Trent on Justification - Canon 31

The 31st canon addresses an error related to the good works that Christians must do.

If any one saith, that the justified sins when he performs good works with a view to an eternal recompense; let him be anathema.

It is no more sinful to hope for an eternal reward than it is for a child to hope to receive a reward from his father for doing good. Only a troll of a parent would say otherwise. Only a troll would send such a child away empty-handed, and our heavenly Father would not do that to us in return for our good deeds, done for love of him and in hope of his blessing.

Of course, if one does such works not out of love for God, but rather by way of hoping to extort something from God, he is gravely mistaken. We may not say, “I’ve done so many good things that God just has to let me into heaven.” We cannot merit initial justification by anything that we do, as we have seen repeatedly in this series. That is the gift of God, given solely by his grace (and nothing in canon 31 contradicts this).

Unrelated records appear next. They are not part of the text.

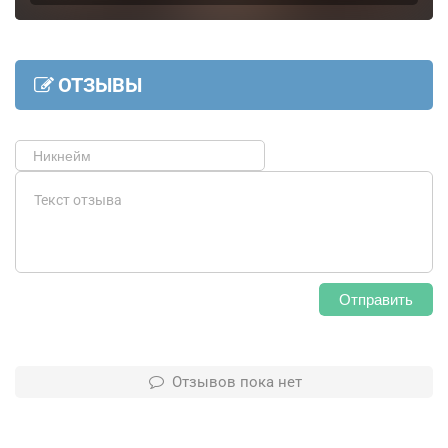
ОТЗЫВЫ
Отправить
Отзывов пока нет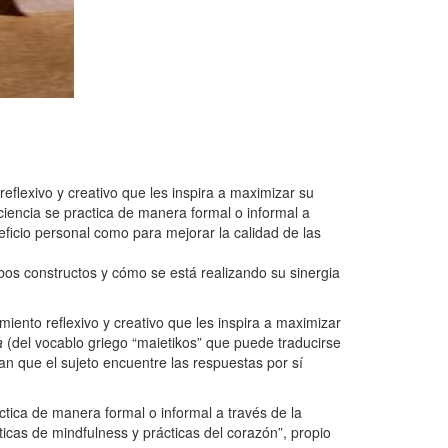
flexivo y creativo que les inspira a maximizar su
ciencia se practica de manera formal o informal a
eficio personal como para mejorar la calidad de las
mbos constructos y cómo se está realizando su sinergia
ento reflexivo y creativo que les inspira a maximizar
a
(del vocablo griego “maietikos” que puede traducirse
n que el sujeto encuentre las respuestas por sí
tica de manera formal o informal a través de la
icas de mindfulness y prácticas del corazón”, propio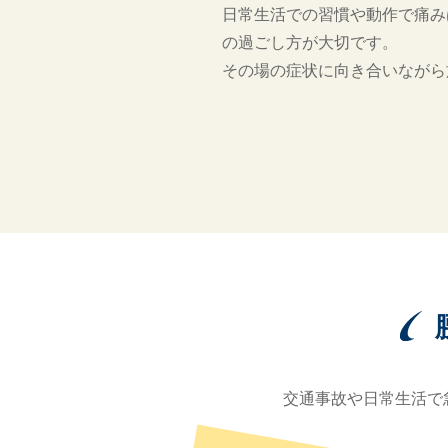
日常生活での習慣や動作で痛み
の過ごし方が大切です。
その場の症状に向き合いながら
交通事故や日常生活で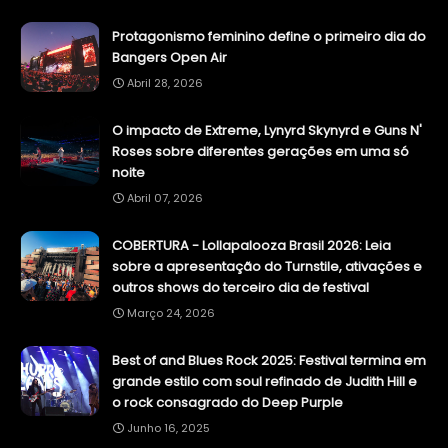
Protagonismo feminino define o primeiro dia do
Bangers Open Air
Abril 28, 2026
O impacto de Extreme, Lynyrd Skynyrd e Guns N'
Roses sobre diferentes gerações em uma só
noite
Abril 07, 2026
COBERTURA - Lollapalooza Brasil 2026: Leia
sobre a apresentação do Turnstile, ativações e
outros shows do terceiro dia de festival
Março 24, 2026
Best of and Blues Rock 2025: Festival termina em
grande estilo com soul refinado de Judith Hill e
o rock consagrado do Deep Purple
Junho 16, 2025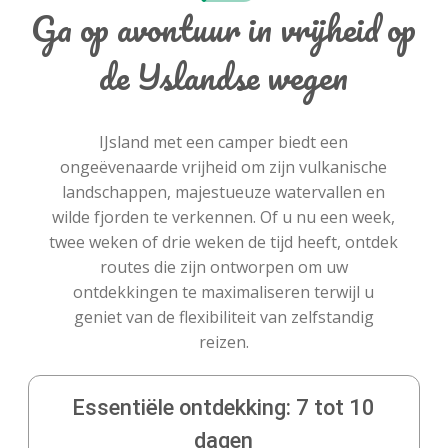
Ga op avontuur in vrijheid op
de IJslandse wegen
IJsland met een camper biedt een
ongeëvenaarde vrijheid om zijn vulkanische
landschappen, majestueuze watervallen en
wilde fjorden te verkennen. Of u nu een week,
twee weken of drie weken de tijd heeft, ontdek
routes die zijn ontworpen om uw
ontdekkingen te maximaliseren terwijl u
geniet van de flexibiliteit van zelfstandig
reizen.
Essentiële ontdekking: 7 tot 10
dagen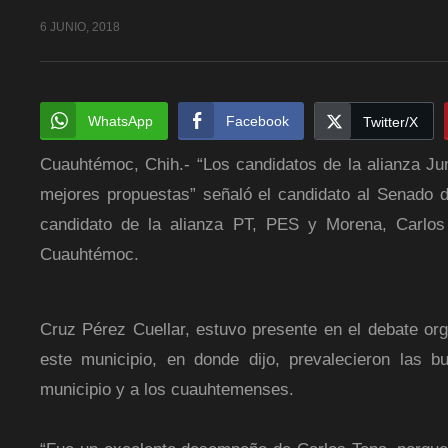
6 JUNIO, 2018
WhatsApp
Facebook
Twitter/X
Cuauhtémoc, Chih.- “Los candidatos de la alianza Jun
mejores propuestas” señaló el candidato al Senado de
candidato de la alianza PT, PES y Morena, Carlos 
Cuauhtémoc.
Cruz Pérez Cuellar, estuvo presente en el debate orga
este municipio, en donde dijo, prevalecieron las 
municipio y a los cuauhtemenses.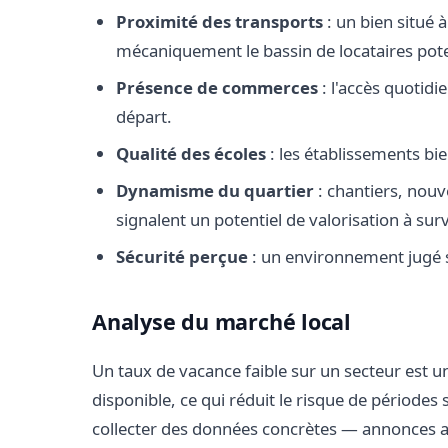
Proximité des transports
: un bien situé 
mécaniquement le bassin de locataires pote
Présence de commerces
: l'accès quotidi
départ.
Qualité des écoles
: les établissements bie
Dynamisme du quartier
: chantiers, nouv
signalent un potentiel de valorisation à surve
Sécurité perçue
: un environnement jugé sû
Analyse du marché local
Un taux de vacance faible sur un secteur est un
disponible, ce qui réduit le risque de périodes
collecter des données concrètes — annonces ac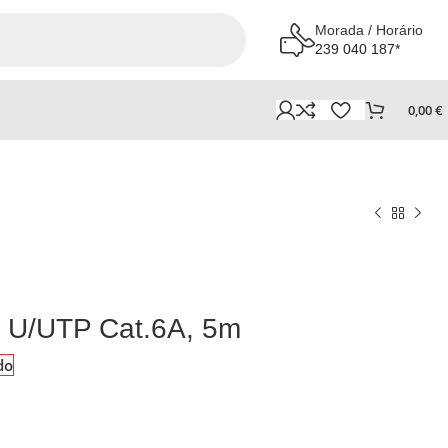
Morada / Horário
239 040 187*
0,00
€
 U/UTP Cat.6A, 5m
do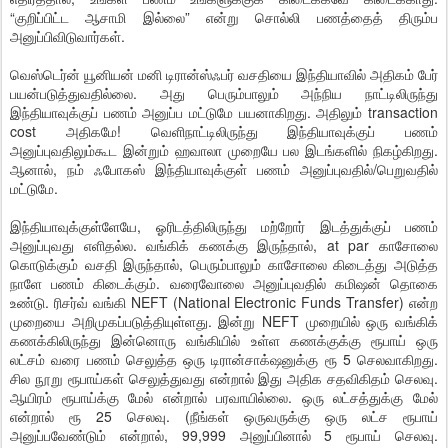
“குறிப்பிட்ட ஆசாமி இல்லை” என்று சொல்லி பணத்தைத் திரும்ப
அனுப்பிவிடுவார்கள்.
வெஸ்டெர்ன் யூனியன் மனி டிரான்ஸ்ஃபர் வசதியை இந்தியாவில் அதிகம் பேர்
பயன்படுத்துவதில்லை. அது பெரும்பாலும் அந்நிய நாட்டிலிருந்து
இந்தியாவுக்குப் பணம் அனுப்ப மட்டுமே பயனாகிறது. அதிலும் transaction
cost அதிகமே! வெளிநாட்டிலிருந்து இந்தியாவுக்குப் பணம்
அனுப்புவதிலும்கூட இன்றும் ஹவாலா முறையே பல இடங்களில் நிகழ்கிறது.
ஆனால், நம் ஃபோகஸ் இந்தியாவுக்குள் பணம் அனுப்புவதில்/பெறுவதில்
மட்டுமே.
இந்தியாவுக்குள்ளேயே, ஓரிடத்திலிருந்து மற்றோர் இடத்துக்குப் பணம்
அனுப்புவது எளிதல்ல. வங்கிக் கணக்கு இருந்தால், at par காசோலை
கொடுக்கும் வசதி இருந்தால், பெரும்பாலும் காசோலை கிடைத்து அடுத்த
நாளே பணம் கிடைக்கும். வரைவோலை அனுப்புவதில் கமிஷன் தொகை
உண்டு. ரிசர்வ் வங்கி NEFT (National Electronic Funds Transfer) என்ற
முறையை அறிமுகப்படுத்தியுள்ளது. இன்று NEFT முறையில் ஒரு வங்கிக்
கணக்கிலிருந்து இன்னொரு வங்கியில் உள்ள கணக்குக்கு ரூபாய் ஒரு
லட்சம் வரை பணம் செலுத்த ஒரு டிரான்சாக்‌ஷனுக்கு ரூ 5 செலவாகிறது.
சில நூறு ரூபாய்கள் செலுத்துவது என்றால் இது அதிக சதவிகிதம் செலவு.
ஆயிரம் ரூபாய்க்கு மேல் என்றால் பரவாயில்லை. ஒரு லட்சத்துக்கு மேல்
என்றால் ரூ 25 செலவு. (நீங்கள் ஒருவருக்கு ஒரு லட்ச ரூபாய்
அனுப்பவேண்டும் என்றால், 99,999 அனுப்பினால் 5 ரூபாய் செலவு.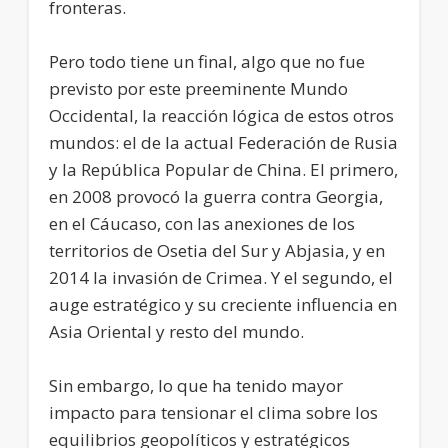
fronteras.
Pero todo tiene un final, algo que no fue
previsto por este preeminente Mundo
Occidental, la reacción lógica de estos otros
mundos: el de la actual Federación de Rusia
y la República Popular de China. El primero,
en 2008 provocó la guerra contra Georgia,
en el Cáucaso, con las anexiones de los
territorios de Osetia del Sur y Abjasia, y en
2014 la invasión de Crimea. Y el segundo, el
auge estratégico y su creciente influencia en
Asia Oriental y resto del mundo.
Sin embargo, lo que ha tenido mayor
impacto para tensionar el clima sobre los
equilibrios geopolíticos y estratégicos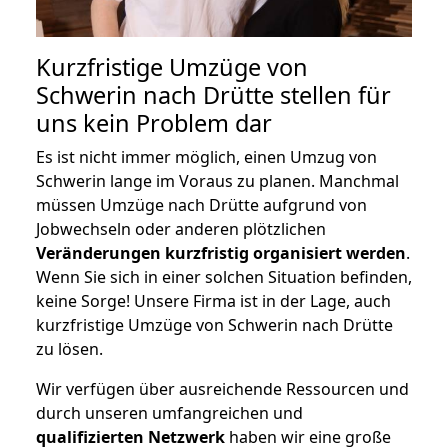
Kurzfristige Umzüge von
Schwerin nach Drütte stellen für
uns kein Problem dar
Es ist nicht immer möglich, einen Umzug von
Schwerin lange im Voraus zu planen. Manchmal
müssen Umzüge nach Drütte aufgrund von
Jobwechseln oder anderen plötzlichen
Veränderungen kurzfristig organisiert werden
.
Wenn Sie sich in einer solchen Situation befinden,
keine Sorge! Unsere Firma ist in der Lage, auch
kurzfristige Umzüge von Schwerin nach Drütte
zu lösen.
Wir verfügen über ausreichende Ressourcen und
durch unseren umfangreichen und
qualifizierten Netzwerk
haben wir eine große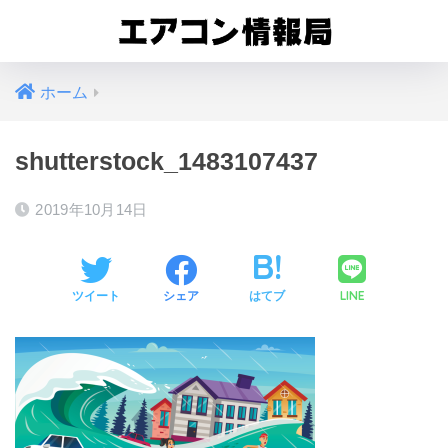
ホーム
shutterstock_1483107437
2019年10月14日
LINE
ツイート
シェア
はてブ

That bad attitude reminds me of a Calvin and Hobbes strip where Dad tells Calvin that he can earn a dollar (or some amount of money) by picking up sticks in the yard. Calvin, in high dudgeon, retorts that he won’t do it for less than two, or five, or some such amount (something a few times more than he was offered). Dad replies, “In a minute you’ll do it just because I say so,” at which point Calvin haughtily accepts the dollar.

We don’t deserve dollars from God, and it is ridiculous (and wicked) for us to start supposing that our good deeds are worth quite a lot, and we had best get it. With that attitude, our works are worthless.